[SUPPLIED RECORDS — start]

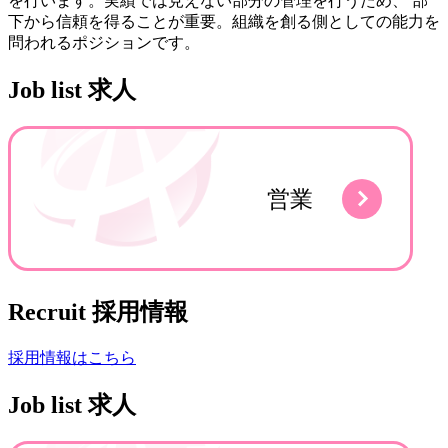
を行います。実績では見えない部分の管理を行うため、 部
下から信頼を得ることが重要。組織を創る側としての能力を
問われるポジションです。
Job list
求人
Recruit
採用情報
採用情報はこちら
Job list
求人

[SUPPLIED RECORDS — finish]

Copy every line of the records exactly as it is written, but not the pictures.

### ANSWER
を行います。実績では見えない部分の管理を行うため、 部
下から信頼を得ることが重要。組織を創る側としての能力を
問われるポジションです。
Job list
求人
Recruit
採用情報
採用情報はこちら
Job list
求人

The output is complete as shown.